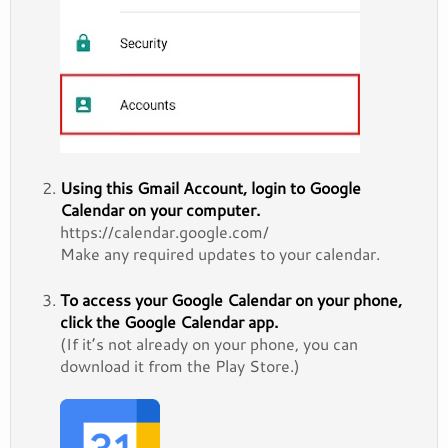
Using this Gmail Account, login to Google
Calendar on your computer.
https://calendar.google.com/
Make any required updates to your calendar.
To access your Google Calendar on your phone,
click the Google Calendar app.
(If it’s not already on your phone, you can
download it from the Play Store.)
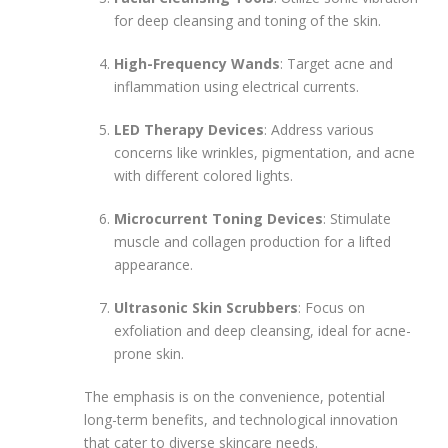
for deep cleansing and toning of the skin.
High-Frequency Wands
: Target acne and
inflammation using electrical currents.
LED Therapy Devices
: Address various
concerns like wrinkles, pigmentation, and acne
with different colored lights.
Microcurrent Toning Devices
: Stimulate
muscle and collagen production for a lifted
appearance.
Ultrasonic Skin Scrubbers
: Focus on
exfoliation and deep cleansing, ideal for acne-
prone skin.
The emphasis is on the convenience, potential
long-term benefits, and technological innovation
that cater to diverse skincare needs.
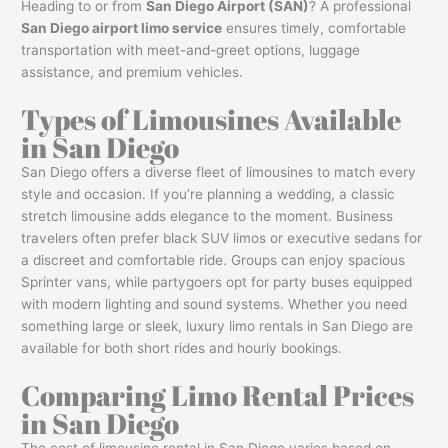
Heading to or from
San Diego Airport (SAN)
? A professional
San Diego airport limo service
ensures timely, comfortable
transportation with meet-and-greet options, luggage
assistance, and premium vehicles.
Types of Limousines Available
in San Diego
San Diego offers a diverse fleet of limousines to match every
style and occasion. If you’re planning a wedding, a classic
stretch limousine adds elegance to the moment. Business
travelers often prefer black SUV limos or executive sedans for
a discreet and comfortable ride. Groups can enjoy spacious
Sprinter vans, while partygoers opt for party buses equipped
with modern lighting and sound systems. Whether you need
something large or sleek, luxury limo rentals in San Diego are
available for both short rides and hourly bookings.
Comparing Limo Rental Prices
in San Diego
The cost of limousine rental in San Diego varies based on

# # # # # # #

Task description - Look above for the line with "Microcurrent Toning Devices", then give again exactly every line from there through the line with "stretch limousine adds", skipping the pictures.

Task result -
Microcurrent Toning Devices
: Stimulate
muscle and collagen production for a lifted
appearance.
Ultrasonic Skin Scrubbers
: Focus on
exfoliation and deep cleansing, ideal for acne-
prone skin.
The emphasis is on the convenience, potential
long-term benefits, and technological innovation
that cater to diverse skincare needs.
Heading to or from
San Diego Airport (SAN)
? A professional
San Diego airport limo service
ensures timely, comfortable
transportation with meet-and-greet options, luggage
assistance, and premium vehicles.
Types of Limousines Available
in San Diego
San Diego offers a diverse fleet of limousines to match every
style and occasion. If you’re planning a wedding, a classic
stretch limousine adds elegance to the moment. Business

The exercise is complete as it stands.